___ DATA SUPPLIED ___
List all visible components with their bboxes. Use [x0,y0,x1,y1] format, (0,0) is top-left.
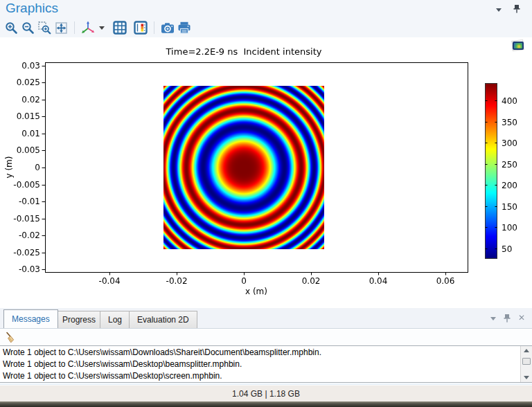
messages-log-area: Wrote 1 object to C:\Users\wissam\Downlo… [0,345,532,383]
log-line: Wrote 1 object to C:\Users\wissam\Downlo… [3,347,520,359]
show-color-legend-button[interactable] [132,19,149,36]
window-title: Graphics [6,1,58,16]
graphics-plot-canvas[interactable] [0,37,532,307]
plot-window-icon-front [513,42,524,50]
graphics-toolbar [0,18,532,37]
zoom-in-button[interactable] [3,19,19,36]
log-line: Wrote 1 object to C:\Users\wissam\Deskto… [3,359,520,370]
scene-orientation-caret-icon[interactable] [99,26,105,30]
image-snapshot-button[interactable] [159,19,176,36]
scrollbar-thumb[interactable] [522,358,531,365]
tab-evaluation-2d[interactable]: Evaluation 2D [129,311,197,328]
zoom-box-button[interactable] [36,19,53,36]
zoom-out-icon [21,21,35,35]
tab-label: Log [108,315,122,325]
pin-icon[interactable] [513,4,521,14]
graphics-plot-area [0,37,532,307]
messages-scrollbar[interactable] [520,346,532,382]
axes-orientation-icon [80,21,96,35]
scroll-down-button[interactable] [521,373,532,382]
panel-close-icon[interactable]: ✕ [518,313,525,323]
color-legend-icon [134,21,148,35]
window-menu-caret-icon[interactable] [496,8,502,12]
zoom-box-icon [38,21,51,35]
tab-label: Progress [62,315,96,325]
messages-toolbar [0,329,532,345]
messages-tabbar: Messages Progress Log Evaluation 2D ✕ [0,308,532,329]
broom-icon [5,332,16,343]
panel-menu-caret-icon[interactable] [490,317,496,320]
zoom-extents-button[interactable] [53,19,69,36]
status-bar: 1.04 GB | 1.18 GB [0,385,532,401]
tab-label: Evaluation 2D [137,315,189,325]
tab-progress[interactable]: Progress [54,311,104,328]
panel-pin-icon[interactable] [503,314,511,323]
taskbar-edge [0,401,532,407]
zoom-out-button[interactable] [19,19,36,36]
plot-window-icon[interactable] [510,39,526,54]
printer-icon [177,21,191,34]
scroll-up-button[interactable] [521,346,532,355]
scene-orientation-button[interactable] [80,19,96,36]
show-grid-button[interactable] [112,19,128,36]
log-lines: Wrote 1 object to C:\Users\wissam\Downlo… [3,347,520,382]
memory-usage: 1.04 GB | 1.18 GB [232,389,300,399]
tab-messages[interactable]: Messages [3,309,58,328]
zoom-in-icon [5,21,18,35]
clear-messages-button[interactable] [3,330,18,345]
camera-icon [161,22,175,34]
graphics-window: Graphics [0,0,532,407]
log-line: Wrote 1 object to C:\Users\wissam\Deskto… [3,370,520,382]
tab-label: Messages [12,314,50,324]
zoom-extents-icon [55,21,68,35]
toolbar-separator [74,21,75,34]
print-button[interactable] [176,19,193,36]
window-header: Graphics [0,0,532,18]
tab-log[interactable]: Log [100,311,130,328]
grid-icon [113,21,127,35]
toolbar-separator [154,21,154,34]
___
> _EXERCISE DESCRIPTION_
Work out how many lines of the records contain the word "toolbar", and give only that number.

> _RESPONSE TO THE EXERCISE_
4